Friday, December 27, 2013

Hadoop Learner's Guide 1: Steps to install Hadoop on Windows with Cygwin

1. Create a folder "c:\training"

2. Download JDK version 1.7 for OS 32-bit/64-bit for JAVA
    a) URL:  http://www.oracle.com/technetwork/java/javase/downloads/index.html
    b) Download jdk-7u25-windows-x64.exe in folder "training"
    c) Create a folder "java" in folder "training"

3. Install Java
    a)  Click jdk-***.exe to install java
    b)  Give installation directory as C:\training\java

4. Download and Install Cygwin for OS 32-bit/64-bit
    a) URL: http://www.cygwin.com
    b) Click setup-x86_*.exe to download and install Cygwin
    c) Create a folder "cygwin64" in folder "training" ->   "C:\training\cygwin64\"
    d)  Follow instructions in Section "7.3 Installing Cygwin"at "http://docs.oracle.com/cd/E24628_01/install.121/e22624/preinstall_req_cygwin_ssh.htm" to install Cygwin.

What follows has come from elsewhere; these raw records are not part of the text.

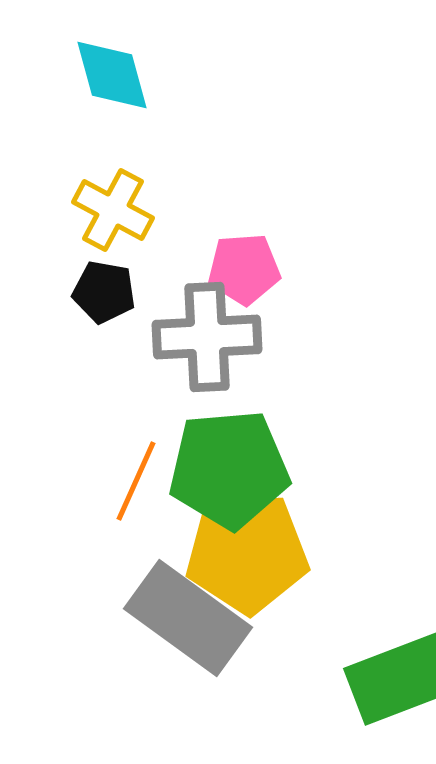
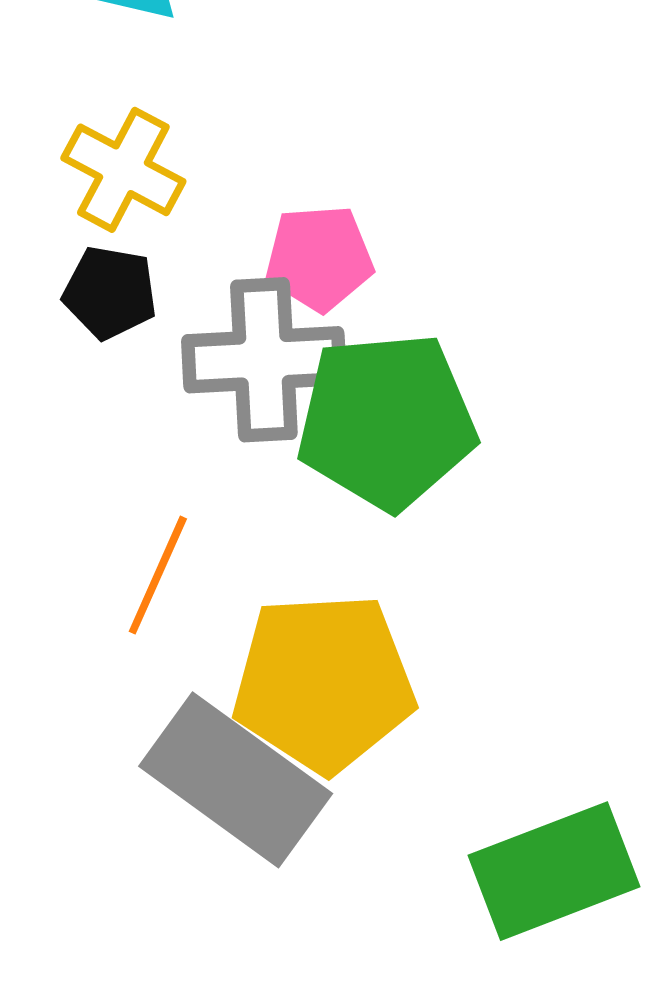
green pentagon: (229, 469) -> (387, 421), moved

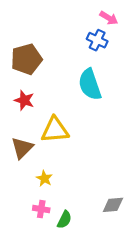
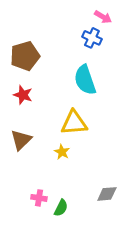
yellow triangle: (55, 130) -> (74, 123), moved
yellow star: (44, 178) -> (62, 152), moved

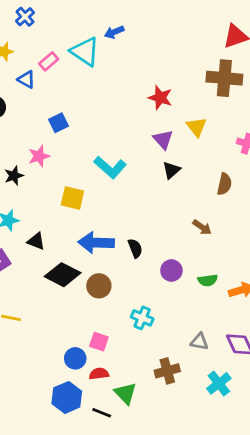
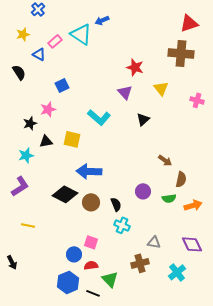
purple triangle: (163, 139) -> (125, 92), moved
brown semicircle: (224, 184) -> (181, 179), moved
black triangle: (36, 241) -> (46, 141), moved, turned -32
black semicircle: (135, 248) -> (116, 204), moved
gray triangle: (199, 342) -> (154, 242), moved

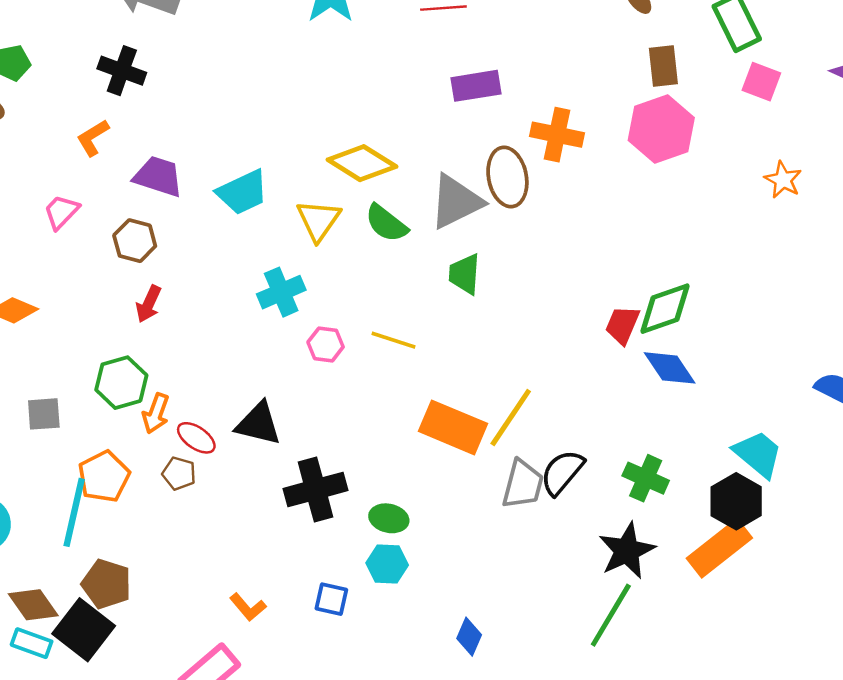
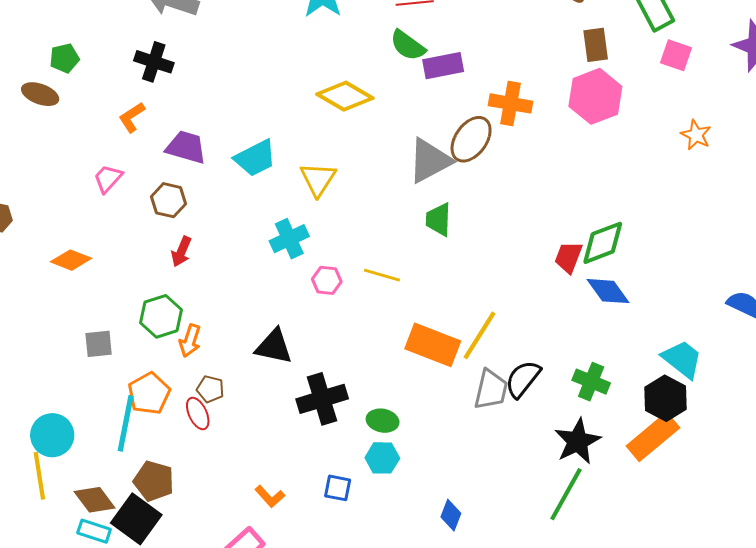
yellow diamond: (362, 163) -> (345, 96), moved
brown ellipse: (507, 177) -> (471, 139), turned 48
green semicircle: (386, 223) -> (408, 45), moved
red ellipse: (196, 438) -> (198, 413), moved, turned 32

       Run the setup executable, then click Next to proceed.
       Surrounding text describes cygwin1.gif.

       On the Choose Installation Type screen, select Install from Internet, then click Next.

       Surrounding text describes cygwin2.gif.

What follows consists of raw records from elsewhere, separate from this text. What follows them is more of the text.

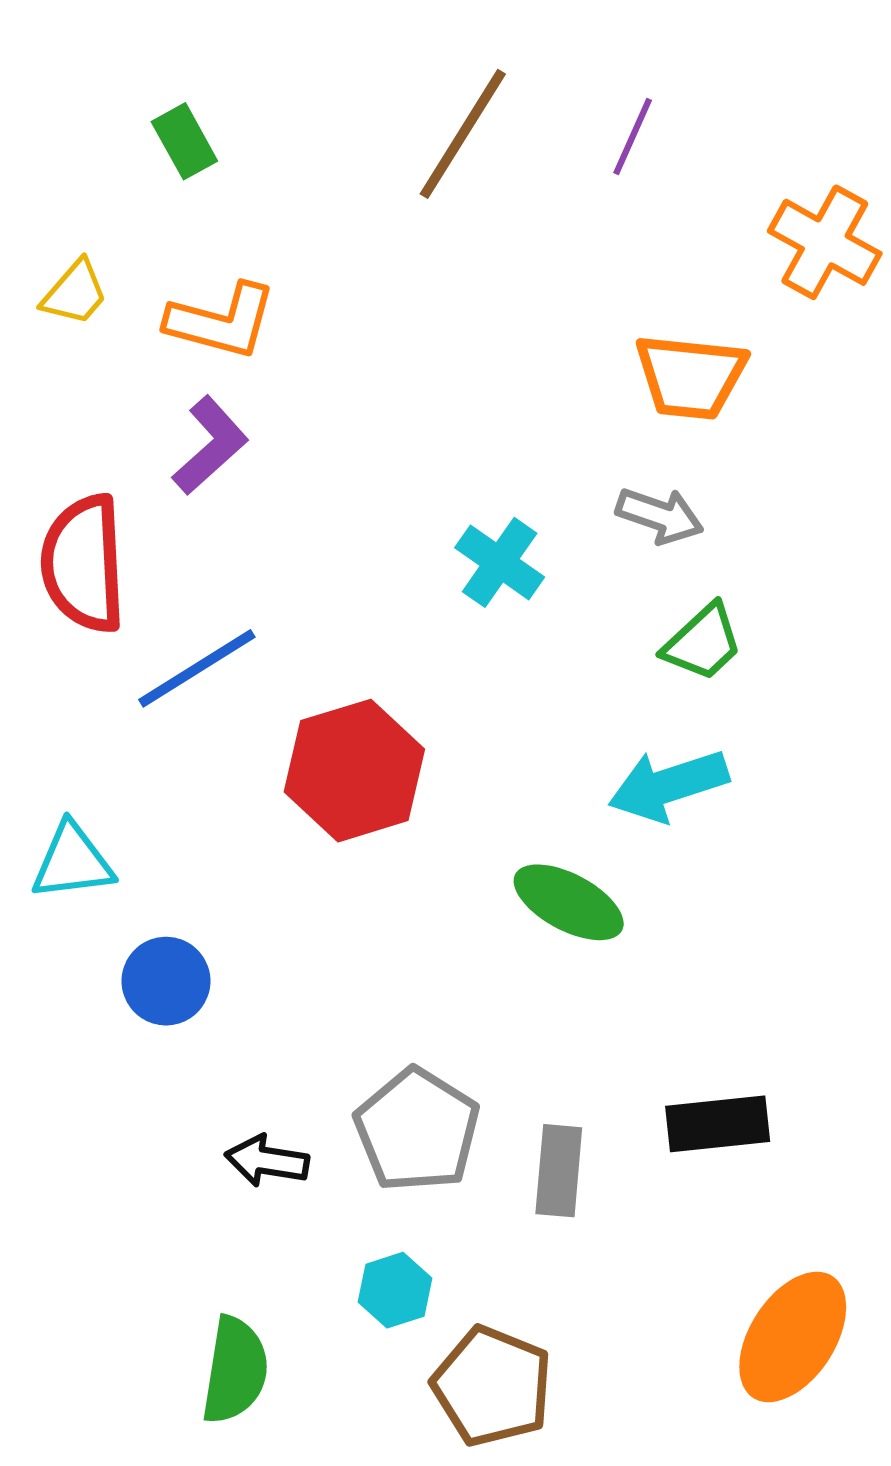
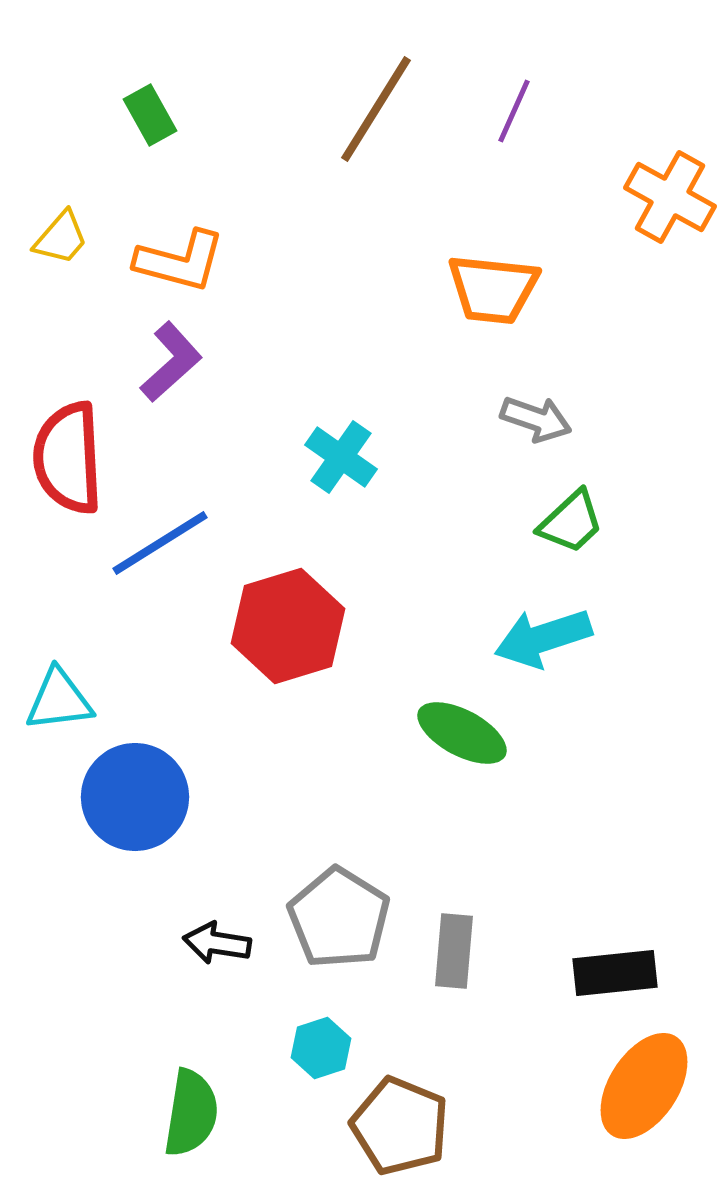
orange trapezoid: (691, 377) -> (493, 289), moved
cyan cross: (500, 562) -> (341, 457), moved
blue circle: (166, 981) -> (135, 797), size x1.5
black rectangle: (718, 1124) -> (615, 973), moved

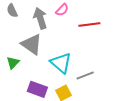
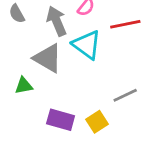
green triangle: (13, 63) -> (24, 86), turned 40
cyan triangle: (61, 63) -> (87, 45), moved

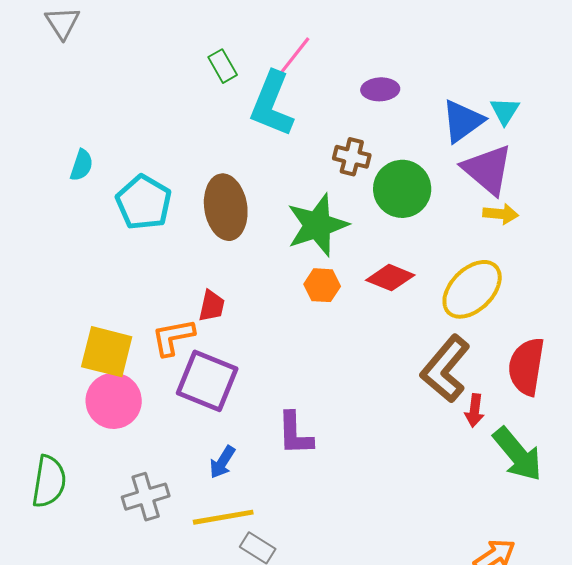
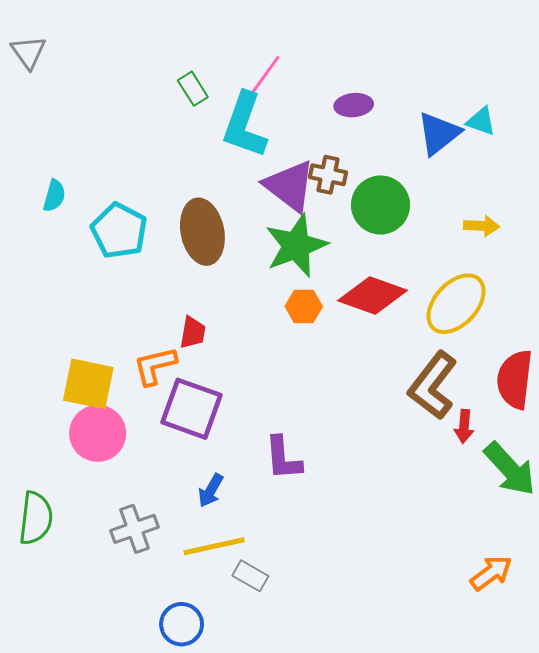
cyan triangle: (505, 111) -> (481, 121), turned -40
purple triangle: (488, 170) -> (290, 186), moved
red diamond: (390, 278) -> (373, 296), size x1.4

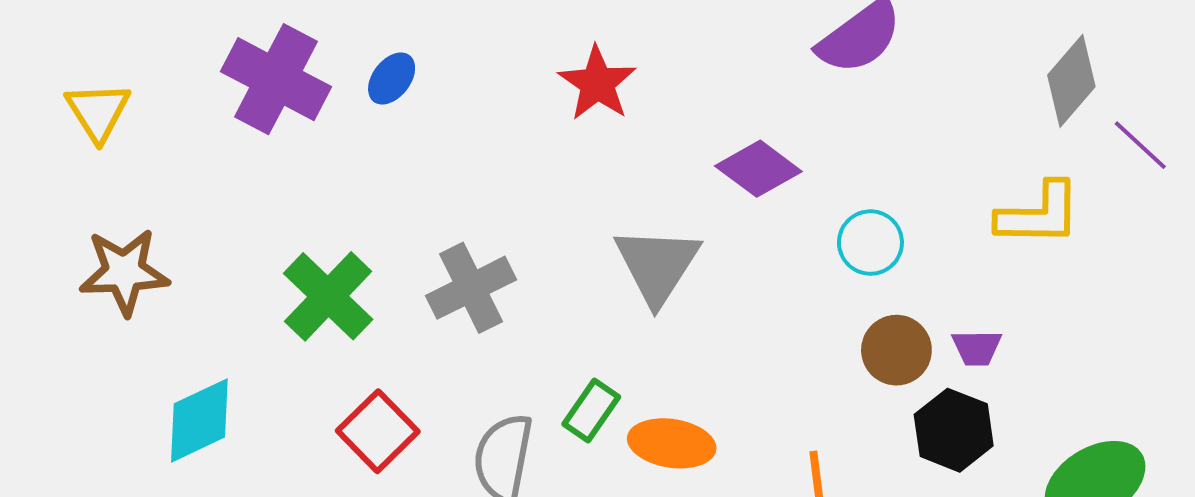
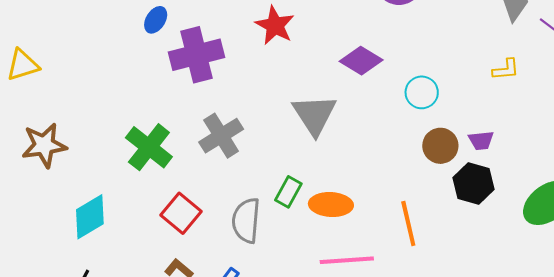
purple cross: (276, 79) -> (197, 55), moved, turned -36
blue ellipse: (392, 79) -> (156, 20), moved
yellow triangle: (98, 111) -> (23, 65), turned 51
yellow L-shape: (1039, 214) -> (506, 70), size x0.6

      On the Choose Installation Directory screen, enter C:\training\cygwin64\ as the Root Directory, then click Next.
       Surrounding text describes cygwin3.gif.

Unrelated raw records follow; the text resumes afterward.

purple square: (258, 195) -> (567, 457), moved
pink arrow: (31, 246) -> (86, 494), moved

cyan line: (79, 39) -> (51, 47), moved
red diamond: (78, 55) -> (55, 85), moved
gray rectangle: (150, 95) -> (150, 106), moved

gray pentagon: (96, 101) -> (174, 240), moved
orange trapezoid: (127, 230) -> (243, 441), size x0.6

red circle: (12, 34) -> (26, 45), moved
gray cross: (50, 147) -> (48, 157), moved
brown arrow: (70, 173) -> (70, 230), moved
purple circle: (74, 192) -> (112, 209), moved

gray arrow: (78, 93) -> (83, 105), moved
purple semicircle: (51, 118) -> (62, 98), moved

      On the Select Local Package Directory screen, select a directory on your local machine C:\training\package\ where you want to store the downloaded installation files, then click Next.

     Surrounding text describes cygwin_3.JPG.
      
     On the Select Connection Type screen, select appropriate settings to connect to the internet, then click Next.

     Surrounding text describes cygwin5.gif.

     On the Choose Download Site(s) screen, select any site from the available list, then click Next.
          Surrounding text describes cygwin6.gif.

    Add following packages for installation: openssh, openssl, unzip, zip
 
    On the select packages screen, ensure that you select the following packages, then click Next:
     From the Archive category, select unzip and zip as follows:
Surrounding text describes cygwin_4.jpg.


   From the Net category, select openssh and openssl as follows:
Surrounding text describes cygwin_5.jpg.


   After selecting the packages and clicking Next, the Resolving Dependencies screen is displayed. Click Next to proceed.
Surrounding text describes cygwin_6.JPG.

  On the Installation Status and Create Icons screen, do not make any changes. Click Finish to complete the installation process.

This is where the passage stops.